Stored data entries

_ _ _ _ _ _ _

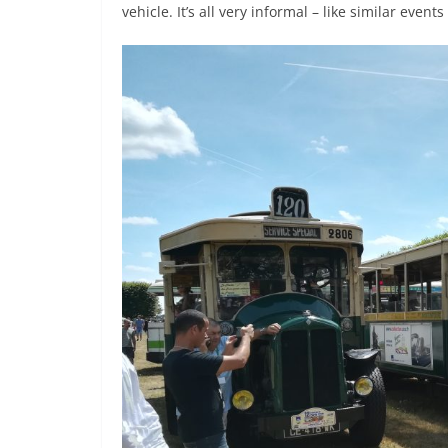
vehicle. It’s all very informal – like similar even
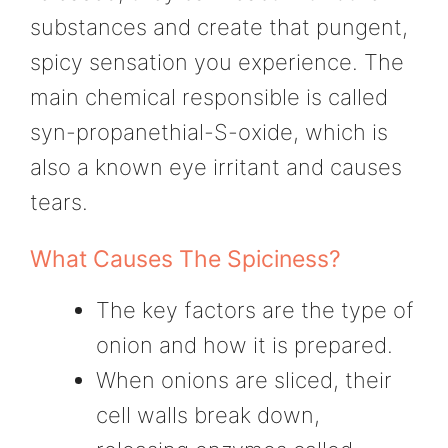
substances and create that pungent,
spicy sensation you experience. The
main chemical responsible is called
syn-propanethial-S-oxide, which is
also a known eye irritant and causes
tears.
What Causes The Spiciness?
The key factors are the type of
onion and how it is prepared.
When onions are sliced, their
cell walls break down,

_ _ _ _ _ _ _

## Task
Please retype the data exactly as it appears, but without any of its pictures.

## Output of the exercise
vehicle. It’s all very informal – like similar even
substances and create that pungent,
spicy sensation you experience. The
main chemical responsible is called
syn-propanethial-S-oxide, which is
also a known eye irritant and causes
tears.
What Causes The Spiciness?
The key factors are the type of
onion and how it is prepared.
When onions are sliced, their
cell walls break down,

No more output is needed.